Some people are insistent on having everything stay the same as in their conflated idealization of the past. Others want everything to change quickly into a futuristic melodrama. My instinct feels that some systems will change slowly and go barely noticed while others will change at a pace that grows into an adaptive leap once the truthfully informed majority is convinced it is the best option. Meanwhile, a chaotic status quo seems to be vying with rational progress as if it’s a fight to the death. Perhaps it seems that way because there will be, in fact, a kind of death—the death of obsolete patterns of humans living with each other and Earth.

Included within current events are one battle for ownership of all power vs. cooperative participation, another battle for unlimited use of Earth’s resources versus rationing and reuse, another battle to demand one racial type versus the benefits of diversity, and so many more of what can be grouped as “exposed battles of the underbelly of humanity.”

Many fundamental ideas need to be clarified. There is a difference, for example, between ruthless freedom and responsible freedom, a difference between what is good only for me and what is good for the whole of a community, and a difference between ultra-extravagant living conditions and barely staying-alive conditions.

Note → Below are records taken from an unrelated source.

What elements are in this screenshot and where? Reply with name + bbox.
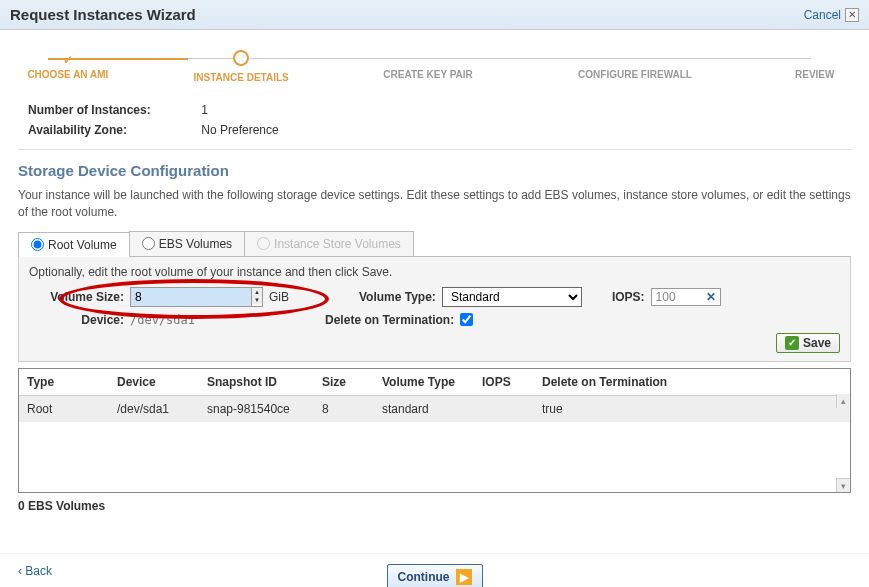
col-snapshot: Snapshot ID [207,375,322,389]
wizard-header: Request Instances Wizard Cancel ✕ [0,0,869,30]
col-type: Type [27,375,117,389]
tab-ebs-radio[interactable] [142,237,155,250]
volume-size-unit: GiB [269,290,289,304]
section-title: Storage Device Configuration [18,162,851,179]
device-label: Device: [29,313,124,327]
spinner-up-icon[interactable]: ▲ [252,288,262,296]
root-volume-panel: Optionally, edit the root volume of your… [18,257,851,362]
availability-zone-row: Availability Zone: No Preference [28,123,841,137]
tab-root-volume[interactable]: Root Volume [18,232,130,257]
cancel-link[interactable]: Cancel [804,8,841,22]
delete-on-termination-checkbox[interactable] [460,313,473,326]
delete-on-termination-label: Delete on Termination: [325,313,454,327]
volumes-table: Type Device Snapshot ID Size Volume Type… [18,368,851,493]
step-configure-firewall: CONFIGURE FIREWALL [572,53,699,80]
iops-clear-icon[interactable]: ✕ [706,290,716,304]
storage-tabs: Root Volume EBS Volumes Instance Store V… [18,231,851,257]
iops-label: IOPS: [612,290,645,304]
tab-root-radio[interactable] [31,238,44,251]
arrow-right-icon: ▶ [456,569,472,585]
col-delete: Delete on Termination [542,375,842,389]
iops-field: 100 ✕ [651,288,721,306]
back-link[interactable]: ‹ Back [18,564,52,578]
num-instances-row: Number of Instances: 1 [28,103,841,117]
col-vtype: Volume Type [382,375,482,389]
volume-type-label: Volume Type: [359,290,436,304]
wizard-steps: ✓ CHOOSE AN AMI INSTANCE DETAILS CREATE … [18,50,851,83]
step-active-dot-icon [233,50,249,66]
ebs-volumes-count: 0 EBS Volumes [18,499,851,513]
col-size: Size [322,375,382,389]
continue-button[interactable]: Continue ▶ [387,564,483,587]
num-instances-value: 1 [201,103,208,117]
tab-instance-store: Instance Store Volumes [244,231,414,256]
volume-size-spinner[interactable]: ▲ ▼ [130,287,263,307]
wizard-title: Request Instances Wizard [10,6,196,23]
table-row[interactable]: Root /dev/sda1 snap-981540ce 8 standard … [19,396,850,422]
device-value: /dev/sda1 [130,313,195,327]
volume-size-input[interactable] [131,288,251,306]
tab-ebs-volumes[interactable]: EBS Volumes [129,231,245,256]
step-choose-ami[interactable]: ✓ CHOOSE AN AMI [18,53,118,80]
num-instances-label: Number of Instances: [28,103,198,117]
close-icon[interactable]: ✕ [845,8,859,22]
scroll-down-icon[interactable]: ▾ [836,478,850,492]
tab-instance-radio [257,237,270,250]
col-iops: IOPS [482,375,542,389]
check-icon: ✓ [18,53,118,67]
volume-size-label: Volume Size: [29,290,124,304]
save-button[interactable]: ✓ Save [776,333,840,353]
availability-zone-label: Availability Zone: [28,123,198,137]
check-icon: ✓ [785,336,799,350]
step-instance-details[interactable]: INSTANCE DETAILS [178,50,305,83]
volume-type-select[interactable]: Standard [442,287,582,307]
step-create-key-pair: CREATE KEY PAIR [365,53,492,80]
availability-zone-value: No Preference [201,123,278,137]
section-desc: Your instance will be launched with the … [18,187,851,221]
panel-note: Optionally, edit the root volume of your… [29,265,840,279]
col-device: Device [117,375,207,389]
cancel-group: Cancel ✕ [804,8,859,22]
step-review: REVIEW [778,53,851,80]
scroll-up-icon[interactable]: ▴ [836,394,850,408]
table-header: Type Device Snapshot ID Size Volume Type… [19,369,850,396]
spinner-down-icon[interactable]: ▼ [252,296,262,304]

No wonder many may feel abandoned, traumatized, emotionally exhausted, purposeless, or even suicidal under the enormity of the transition we are undergoing. How do we keep hope alive as we move through our own birth canal toward expanded consciousness and integrative systems?

Under these circumstances, I find it difficult to answer my own question. “Is It Beautiful?” The “It” is too complex to decipher when viewed up close. Taking a distant perspective helps me alleviate the confusion. In my heart, I believe the existence of Beauty as a creative potential remains ready to participate. At this time, however, authentic Beauty seems to be obscured by layers of darkness.

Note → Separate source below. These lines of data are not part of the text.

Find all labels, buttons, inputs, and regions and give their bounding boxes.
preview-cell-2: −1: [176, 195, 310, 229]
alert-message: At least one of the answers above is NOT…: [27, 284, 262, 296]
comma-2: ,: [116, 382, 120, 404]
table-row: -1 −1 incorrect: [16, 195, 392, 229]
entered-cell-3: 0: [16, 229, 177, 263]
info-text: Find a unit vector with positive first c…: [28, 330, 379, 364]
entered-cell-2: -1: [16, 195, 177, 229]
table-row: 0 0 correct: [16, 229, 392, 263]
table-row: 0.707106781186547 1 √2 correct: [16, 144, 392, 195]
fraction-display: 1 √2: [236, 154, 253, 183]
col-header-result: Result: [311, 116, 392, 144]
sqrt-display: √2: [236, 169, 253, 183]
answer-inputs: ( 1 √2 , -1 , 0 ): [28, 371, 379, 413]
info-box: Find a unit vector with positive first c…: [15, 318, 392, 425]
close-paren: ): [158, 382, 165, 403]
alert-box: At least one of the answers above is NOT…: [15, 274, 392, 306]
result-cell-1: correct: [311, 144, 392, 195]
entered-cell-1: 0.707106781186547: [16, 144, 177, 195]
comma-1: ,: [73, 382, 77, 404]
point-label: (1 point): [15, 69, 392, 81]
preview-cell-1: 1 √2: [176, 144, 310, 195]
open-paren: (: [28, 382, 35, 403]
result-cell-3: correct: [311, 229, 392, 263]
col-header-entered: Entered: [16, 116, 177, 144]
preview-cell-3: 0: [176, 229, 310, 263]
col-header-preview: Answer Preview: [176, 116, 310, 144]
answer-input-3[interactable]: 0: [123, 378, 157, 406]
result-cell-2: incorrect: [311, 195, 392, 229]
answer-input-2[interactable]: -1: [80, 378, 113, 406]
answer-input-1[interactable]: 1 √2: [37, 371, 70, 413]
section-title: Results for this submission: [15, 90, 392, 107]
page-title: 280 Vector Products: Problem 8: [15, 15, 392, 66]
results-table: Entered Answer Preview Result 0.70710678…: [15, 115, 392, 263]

Metaphorically, I feel I am in an audience watching a play titled “Beauty in Action” but the thick curtain doesn't rise and reveal the actors or story. I can only hear muffled murmurs of their presence to remind me they are still on stage. Without access to visual scenes, imaginations appear on the screen of my inner consciousness. They quickly overcome assumed determinism in their search for creativity.

I imagine those murmurs emitted by Beauty’s creative potential are seeking to awaken my own, to reach me through the obscurity so I may take action. I wonder, “How can I possibly interpret sounds that are unintelligible?”

I consider the expressive calmness of the sounds rather than the content of meaning.

I wonder, “Is this story about alleviating the pains of a global transformation by shaping difficult changes with kindness, compassion, patience, and compromise? Is Beauty’s role to serve as guidance of the process along the way? Are we to raise the curtain of obscurity to discover how to proceed Beautifully, perhaps not once for the whole, but over and over again as steps toward a goal in the process of its own evolution?”

The physical reality of change is inevitable. An astounding transformation of Earth and its inhabitants will arrive eventually. Breaking is necessary for re-making. Yet how that break or remake occurs can be influenced by intention. Questioning our own human intentions is to be encouraged as we participate in this process.

My own intention at this time is to serve Beauty. The service she encourages me to offer is to be a voice to express the needs of all eras: hope for Goodness, faith for Truth, and, most significantly, love for Beauty.